Double-Weighting for General Covariate Shift Adaptation

This repository is the official implementation of Double-Weighting for General Covariate Shift Adaptation.

The algorithm proposed in the paper provides efficient learning for the proposed Doble-Weighting for General Covariate Shift (DW-GCS). In particular, we first compute weights $\alpha$ and $\beta$ by solving the Double-Weighting Kernel Mean Matching (DW-KMM). Then, we learn the classifier's parameters by solving the MRC using double-weighting.

Python Code

Requirements

The standard libraries required are listed in the file requirements.txt.

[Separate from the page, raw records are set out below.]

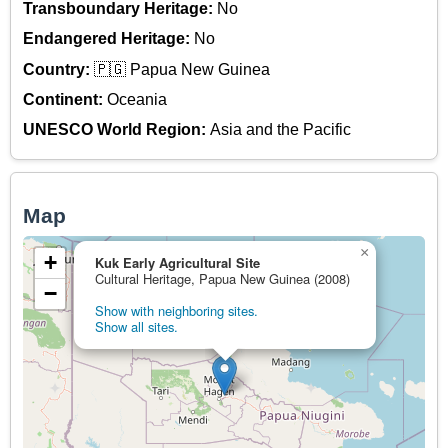
Transboundary Heritage:
No
Endangered Heritage:
No
Country:
🇵🇬 Papua New Guinea
Continent:
Oceania
UNESCO World Region:
Asia and the Pacific
Map
×
+
Kuk Early Agricultural Site
Cultural Heritage, Papua New Guinea (2008)
−
Show with neighboring sites.
Show all sites.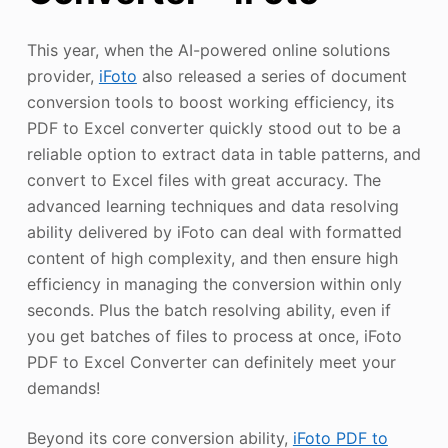
This year, when the AI-powered online solutions
provider,
iFoto
also released a series of document
conversion tools to boost working efficiency, its
PDF to Excel converter quickly stood out to be a
reliable option to extract data in table patterns, and
convert to Excel files with great accuracy. The
advanced learning techniques and data resolving
ability delivered by iFoto can deal with formatted
content of high complexity, and then ensure high
efficiency in managing the conversion within only
seconds. Plus the batch resolving ability, even if
you get batches of files to process at once, iFoto
PDF to Excel Converter can definitely meet your
demands!
Beyond its core conversion ability,
iFoto PDF to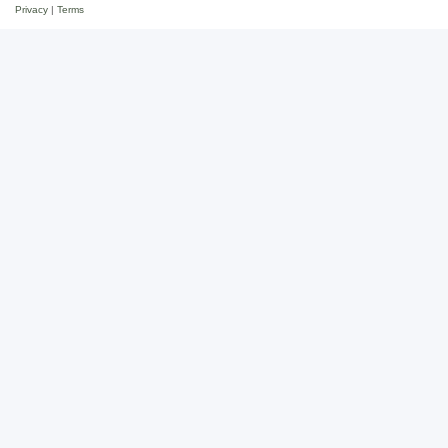
Privacy
|
Terms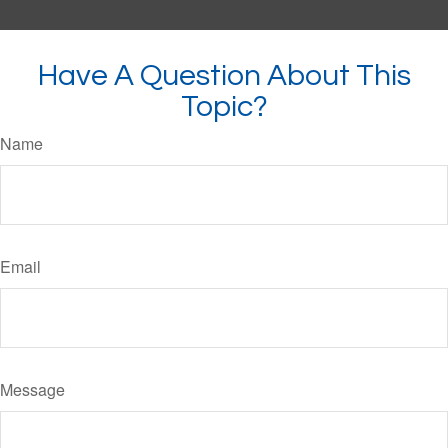
Have A Question About This
Topic?
Name
Email
Message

To install these libraries using

pip

pip install -r requirements.txt

conda environment

conda create --name <environment_name> --file requirements.txt

In addition, the implementation of the proposed algorithm utilizes the MOSEK optimizer for which license can be downloaded from here.

Code

The functions in the folder Python_code folder contains experiment scripts required to replicate the experiments of the paper.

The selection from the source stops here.